(AI) capabilities and autonomy are growing at an accelerated pace in Agentic Ai, escalating an AI alignment problem. These rapid advancements require latest methods to make sure that AI agent behavior is aligned with the intent of its human creators and societal norms. Nevertheless, developers and data scientists first need an understanding of the intricacies of agentic AI behavior before they will direct and monitor the system. Agentic AI will not be your father’s large language model (LLM) — frontier LLMs had a one-and-done fixed input-output function. The introduction of reasoning and test-time compute (TTC) added the dimension of time, evolving LLMs into today’s situationally aware agentic systems that may strategize and plan.

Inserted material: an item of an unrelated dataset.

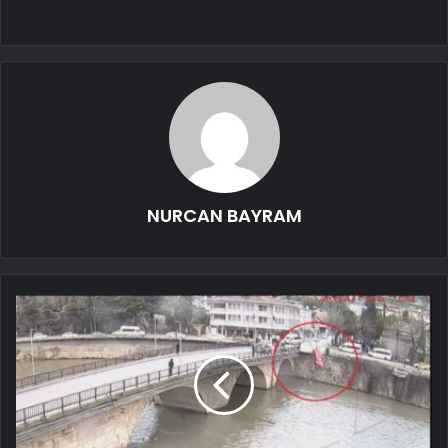
NURCAN BAYRAM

AI safety is transitioning from detecting apparent behavior similar to providing instructions to create a bomb or displaying undesired bias, to understanding how these complex agentic systems can now plan and execute long-term covert strategies. Goal-oriented agentic AI will gather resources and rationally execute steps to realize their objectives, sometimes in an alarming manner contrary to what developers intended. It is a game-changer within the challenges faced by responsible AI. Moreover, for some agentic AI systems, behavior on day one is not going to be the identical on day 100 as AI continues to evolve after initial deployment through real-world experience. This latest level of complexity calls for novel approaches to safety and alignment, including advanced steering, observability, and upleveled interpretability.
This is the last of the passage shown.